Second, the caretenoid question. It does appear that consuming a moderate amount of Olestra daily would lead to reductions in serum caretenoid levels by as much as 10%. This, in turn, could lead to extra deaths and diseases each year. There are pretty strong links between a decrease in specific caretenoids and the onset of certain diseases. For example, a reduction in the caretenoids lutein and zeaxanthin could lead to a greater likelihood of age related macular degeneration, a visual disorder. Or a drop in lycopene could lead to more prostate cancer. On the other hand, recent studies have confirmed that popular catenoids such as beta carotene can actually dramatically increase the incidence of lung cancer in smokers. So, in summary, everyone’s points to a certain extent seem justified.
We think that on the balance the good that olestra will do outweighs the potential harm. However the public should be educated that olestra is not a panacea and certain individuals at high risk for caretenoid related diseases may want to consider alternatives or at the very least supplement their dietary caretenoids.

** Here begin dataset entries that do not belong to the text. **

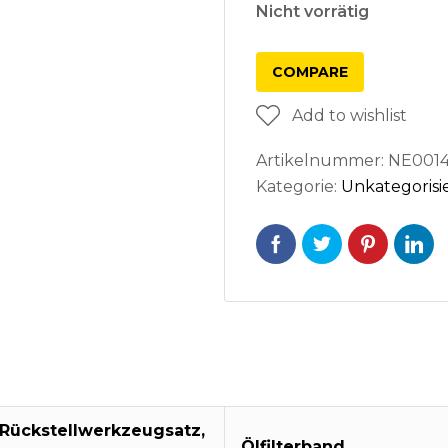
Nicht vorrätig
COMPARE
Add to wishlist
Artikelnummer:
NE001
Kategorie:
Unkategorisi
 Rückstellwerkzeugsatz,
Ölfilterband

We hope that the FDA sticks by its guns and doesn’t back off the imminent approval of Olestra. After all, in early February we all learned that 75% of Americans are overweight and certainly this statistic alone demonstrates that there are dire health concerns for the future of America. If we lived in a perfect world, education would replace dancing potato chips on television but that isn’t the case. So let’s look carefully at Olestra in the real world and give it a chance.